About 116 students from 44 public and private high schools nationwide were hosted during the “Archer Achievers” Night held at the Henry Sy Sr. hall of the school’s campus in Taft Avenue, Manila on February 9.
This event served as a recognition ceremony of the brightest incoming college students, who bested around 15,000 applicants who took the DLSU College Admission Test (DCAT).
“We gathered them early on in order to introduce them to what being a scholar is all about,” DLSU President Bro. Raymundo Suplido told reporters in a sideline interview.
Aside from the students’ parents or guardians, alumni scholars were also invited to grace the event, according to him.
“In that way, they interact with each other so that the incoming freshmen can see what the Lasallian education will develop in them. So it’s kind of a happy occasion. This is the first time, [but] it will not be the last. They will meet even during the course of their studies,” he said.
The “bright and promising” students will be given full scholarships upon enrollment in DLSU under the Star, Gokongwei, Vaugirard or Saint La Salle programs. These are some of the most comprehensive and competitive free-education grants in the country. Depending on the type of scholarship, this year’s batch of scholars will receive monthly stipends for board and lodging, meal allowances, iPads and mentorship opportunities with University fellows.
“Actually, these are just the academic scholarships,” Suplido said. “We also give scholarships for culture and the arts [for] those who are in choral and dance [groups]. Then we have leadership scholarships for those in student government or in [other school] activities.”
Separate from the grants provided by private-partner institutions, the DLSU head said they also allocate finances for both privileged and underprivileged yet deserving students to become part of the University system.

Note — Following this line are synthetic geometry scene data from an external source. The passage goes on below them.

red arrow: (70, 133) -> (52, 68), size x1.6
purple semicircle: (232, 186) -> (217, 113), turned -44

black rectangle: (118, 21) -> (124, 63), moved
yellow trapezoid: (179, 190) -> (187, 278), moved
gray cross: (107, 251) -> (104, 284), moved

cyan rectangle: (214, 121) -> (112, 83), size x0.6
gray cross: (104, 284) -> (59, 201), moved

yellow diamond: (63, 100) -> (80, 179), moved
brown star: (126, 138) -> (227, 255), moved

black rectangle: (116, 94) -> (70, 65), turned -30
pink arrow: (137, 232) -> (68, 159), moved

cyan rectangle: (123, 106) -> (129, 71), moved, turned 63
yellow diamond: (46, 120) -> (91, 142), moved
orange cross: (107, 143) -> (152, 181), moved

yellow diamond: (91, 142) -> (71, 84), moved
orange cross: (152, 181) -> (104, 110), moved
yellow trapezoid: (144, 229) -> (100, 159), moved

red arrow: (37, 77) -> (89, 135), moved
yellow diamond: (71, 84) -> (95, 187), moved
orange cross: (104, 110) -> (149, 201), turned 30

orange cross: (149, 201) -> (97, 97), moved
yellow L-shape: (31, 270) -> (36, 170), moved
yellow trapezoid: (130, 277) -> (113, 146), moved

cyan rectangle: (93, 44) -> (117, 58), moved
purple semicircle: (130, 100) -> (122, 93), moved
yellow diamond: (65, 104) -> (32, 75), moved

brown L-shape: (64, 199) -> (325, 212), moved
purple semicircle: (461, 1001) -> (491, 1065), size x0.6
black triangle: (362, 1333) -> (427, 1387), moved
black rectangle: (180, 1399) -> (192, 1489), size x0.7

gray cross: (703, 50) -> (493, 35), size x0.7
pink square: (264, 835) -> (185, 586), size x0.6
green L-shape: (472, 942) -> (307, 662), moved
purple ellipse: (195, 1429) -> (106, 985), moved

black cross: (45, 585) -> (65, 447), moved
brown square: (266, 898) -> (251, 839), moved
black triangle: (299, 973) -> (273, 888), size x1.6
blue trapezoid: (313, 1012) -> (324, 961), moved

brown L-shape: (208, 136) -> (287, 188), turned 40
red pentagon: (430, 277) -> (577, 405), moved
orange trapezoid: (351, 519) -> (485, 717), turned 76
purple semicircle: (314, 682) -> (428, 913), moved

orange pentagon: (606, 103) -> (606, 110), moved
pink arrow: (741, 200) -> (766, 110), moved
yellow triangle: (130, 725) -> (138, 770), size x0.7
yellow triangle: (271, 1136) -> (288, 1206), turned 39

“So we set aside scholarship funds, and some of these were donations from alumni and different groups. We build it up and then, that is given to the scholars,” he said.
While the school president declined to divulge the exact figure when pressed on the annual budget, he hinted a significant amount of appropriation.
“You can imagine the tuition in La Salle is probably P75,000 a year times three or four years, so that’s about P225,000 or more a year,” Suplido said. “It’s not true that Lasalle is just for the rich. We try to be accessible to all kinds of students [regardless of economic status].”
Proud of DLSU’s flagship scholarship programs, he said the academic institution strives to make quality education free for more Filipinos across its branches despite being a private school.
“That’s why we decided for all La Salle schools, as much as possible, 20 percent of students are on full scholarship. So that’s one out of five. Our new target is to increase it to 25 percent,” he said. “We want to attract the best students because they are the ones who will benefit from the quality of Lasallian education. We hope they will be the future scientists, industry leaders, researchers, and so on. So the more they are, the better.”